DATA PROVIDED ::

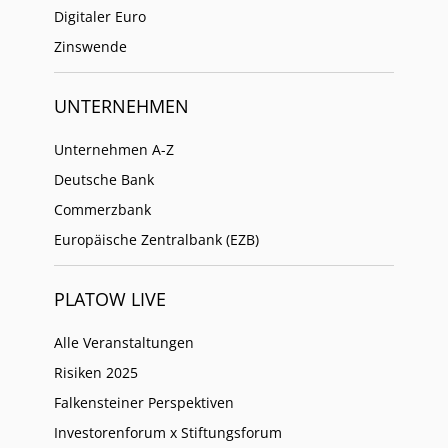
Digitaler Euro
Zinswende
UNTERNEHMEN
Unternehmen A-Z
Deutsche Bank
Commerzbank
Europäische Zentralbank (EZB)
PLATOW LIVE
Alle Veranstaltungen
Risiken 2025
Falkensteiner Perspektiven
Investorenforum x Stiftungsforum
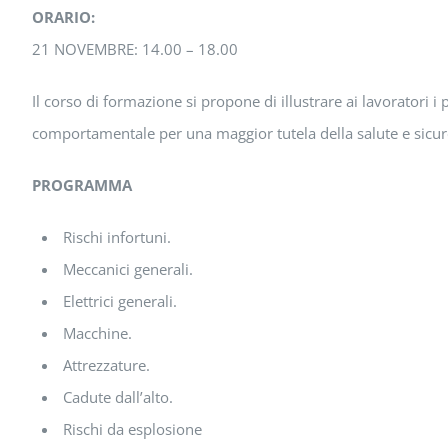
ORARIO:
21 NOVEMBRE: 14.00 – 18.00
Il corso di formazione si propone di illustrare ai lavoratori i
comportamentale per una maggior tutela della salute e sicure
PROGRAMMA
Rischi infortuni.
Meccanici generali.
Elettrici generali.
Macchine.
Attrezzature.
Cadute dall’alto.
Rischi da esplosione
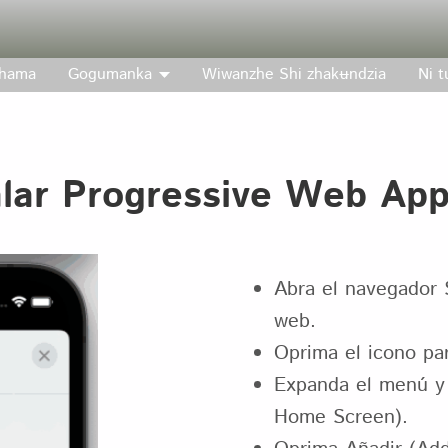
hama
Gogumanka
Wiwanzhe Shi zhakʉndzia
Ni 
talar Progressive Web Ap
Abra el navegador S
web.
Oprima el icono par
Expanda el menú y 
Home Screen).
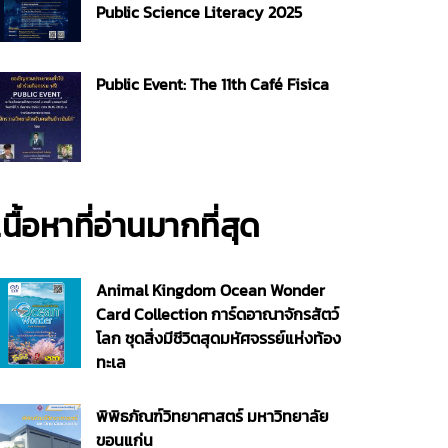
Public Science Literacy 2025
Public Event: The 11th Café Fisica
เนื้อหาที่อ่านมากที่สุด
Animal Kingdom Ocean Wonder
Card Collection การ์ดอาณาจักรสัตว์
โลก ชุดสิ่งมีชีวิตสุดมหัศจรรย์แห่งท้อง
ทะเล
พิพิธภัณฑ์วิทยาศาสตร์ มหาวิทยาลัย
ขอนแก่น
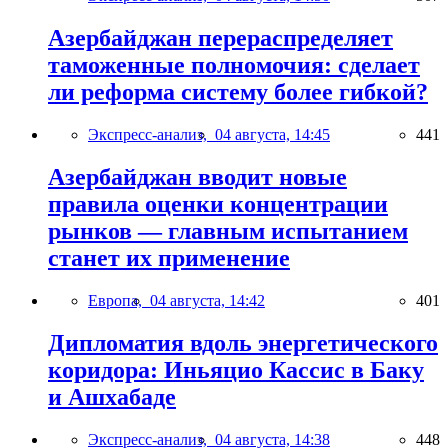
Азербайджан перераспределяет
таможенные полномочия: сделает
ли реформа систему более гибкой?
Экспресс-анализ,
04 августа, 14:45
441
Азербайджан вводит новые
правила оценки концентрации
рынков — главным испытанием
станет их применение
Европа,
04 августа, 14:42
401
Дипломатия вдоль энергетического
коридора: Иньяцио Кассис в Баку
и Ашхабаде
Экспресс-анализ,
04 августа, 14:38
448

...

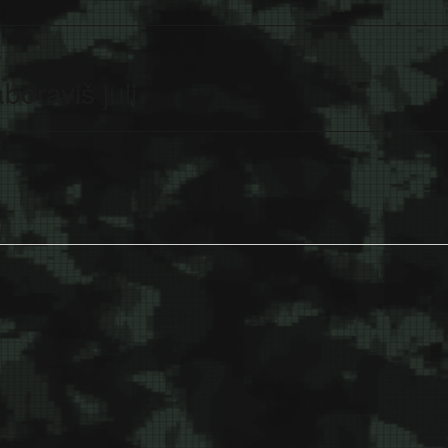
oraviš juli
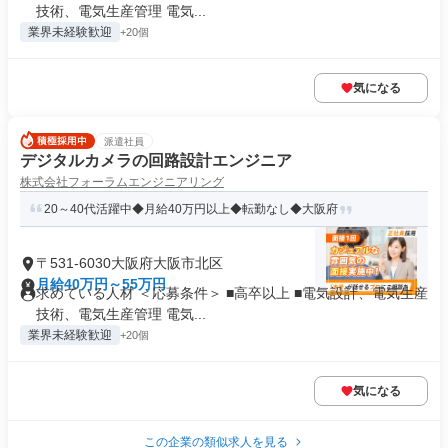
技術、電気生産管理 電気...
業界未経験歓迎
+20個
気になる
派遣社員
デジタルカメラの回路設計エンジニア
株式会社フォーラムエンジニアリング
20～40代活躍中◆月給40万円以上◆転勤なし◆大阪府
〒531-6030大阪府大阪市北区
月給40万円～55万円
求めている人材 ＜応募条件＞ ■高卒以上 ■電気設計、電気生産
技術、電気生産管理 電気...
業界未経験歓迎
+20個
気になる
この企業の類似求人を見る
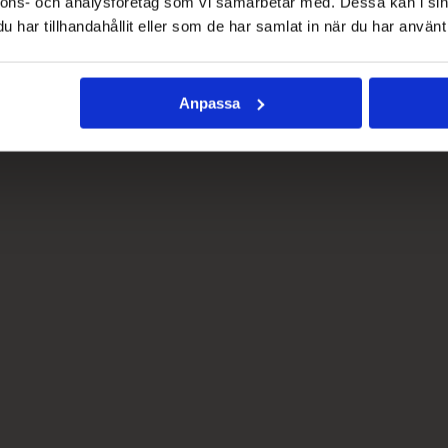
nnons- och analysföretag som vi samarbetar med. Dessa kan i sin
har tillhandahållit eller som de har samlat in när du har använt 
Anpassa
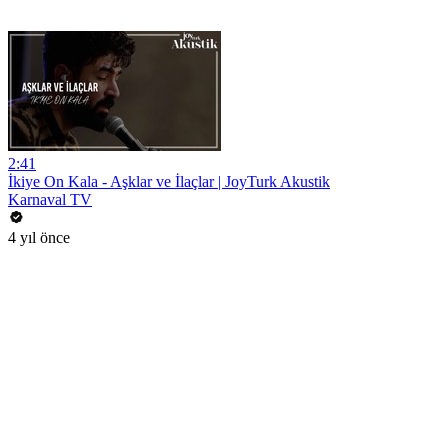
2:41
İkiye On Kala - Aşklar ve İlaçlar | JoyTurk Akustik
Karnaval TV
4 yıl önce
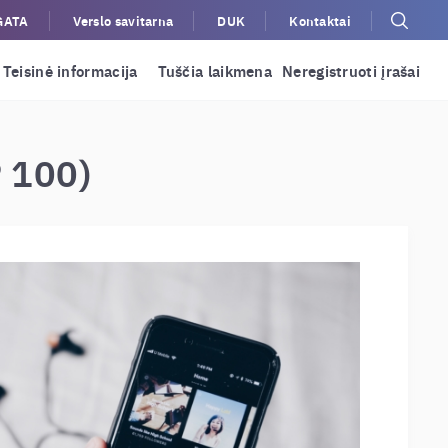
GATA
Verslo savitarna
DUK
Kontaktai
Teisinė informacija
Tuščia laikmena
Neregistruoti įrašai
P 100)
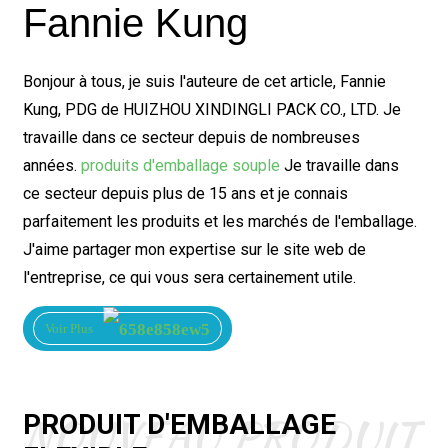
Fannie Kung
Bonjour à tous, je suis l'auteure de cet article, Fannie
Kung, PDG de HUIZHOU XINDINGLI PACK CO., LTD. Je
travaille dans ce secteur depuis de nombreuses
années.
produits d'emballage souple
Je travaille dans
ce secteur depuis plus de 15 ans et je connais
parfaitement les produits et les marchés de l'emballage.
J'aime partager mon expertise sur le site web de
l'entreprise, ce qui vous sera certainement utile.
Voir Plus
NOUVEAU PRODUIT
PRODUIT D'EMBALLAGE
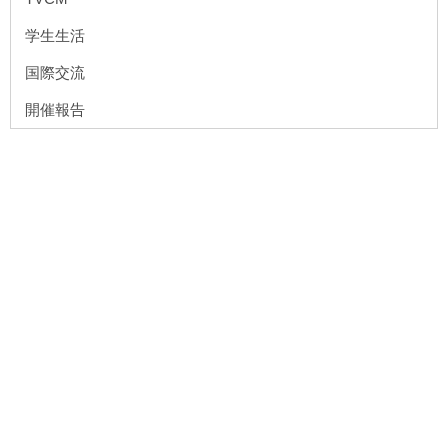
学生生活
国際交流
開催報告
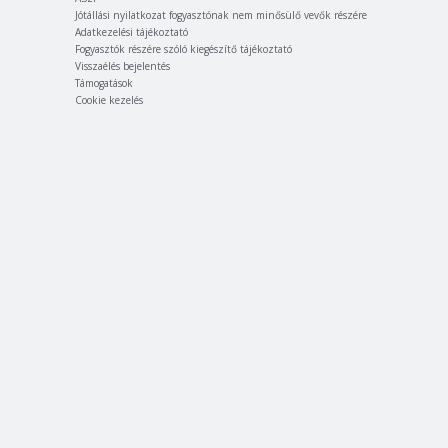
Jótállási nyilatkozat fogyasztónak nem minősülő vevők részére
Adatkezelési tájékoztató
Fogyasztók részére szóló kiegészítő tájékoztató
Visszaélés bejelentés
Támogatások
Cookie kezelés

...

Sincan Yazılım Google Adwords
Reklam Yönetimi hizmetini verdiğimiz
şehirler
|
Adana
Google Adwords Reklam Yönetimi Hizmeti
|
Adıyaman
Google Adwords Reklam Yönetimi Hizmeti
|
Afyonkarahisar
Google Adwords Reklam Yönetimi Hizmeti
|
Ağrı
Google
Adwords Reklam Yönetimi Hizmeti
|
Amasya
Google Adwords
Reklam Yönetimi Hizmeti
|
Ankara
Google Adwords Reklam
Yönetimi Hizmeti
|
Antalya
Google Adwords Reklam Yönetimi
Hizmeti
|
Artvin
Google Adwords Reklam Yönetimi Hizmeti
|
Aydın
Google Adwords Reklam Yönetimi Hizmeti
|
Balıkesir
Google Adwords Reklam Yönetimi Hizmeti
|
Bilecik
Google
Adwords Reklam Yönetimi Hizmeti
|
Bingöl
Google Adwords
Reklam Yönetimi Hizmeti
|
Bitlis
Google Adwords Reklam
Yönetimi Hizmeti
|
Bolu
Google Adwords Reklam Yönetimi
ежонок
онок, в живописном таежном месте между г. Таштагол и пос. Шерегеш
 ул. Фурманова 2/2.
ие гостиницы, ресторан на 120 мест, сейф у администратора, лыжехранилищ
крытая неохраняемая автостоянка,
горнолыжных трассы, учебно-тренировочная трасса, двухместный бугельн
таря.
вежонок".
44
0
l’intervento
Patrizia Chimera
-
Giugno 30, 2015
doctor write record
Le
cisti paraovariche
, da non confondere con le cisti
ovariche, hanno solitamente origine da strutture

ACTIVITY :: Copy all lines of the listing above that contain the string "generali".

EXPECTED OUTPUT ::
Meccanici generali.
Elettrici generali.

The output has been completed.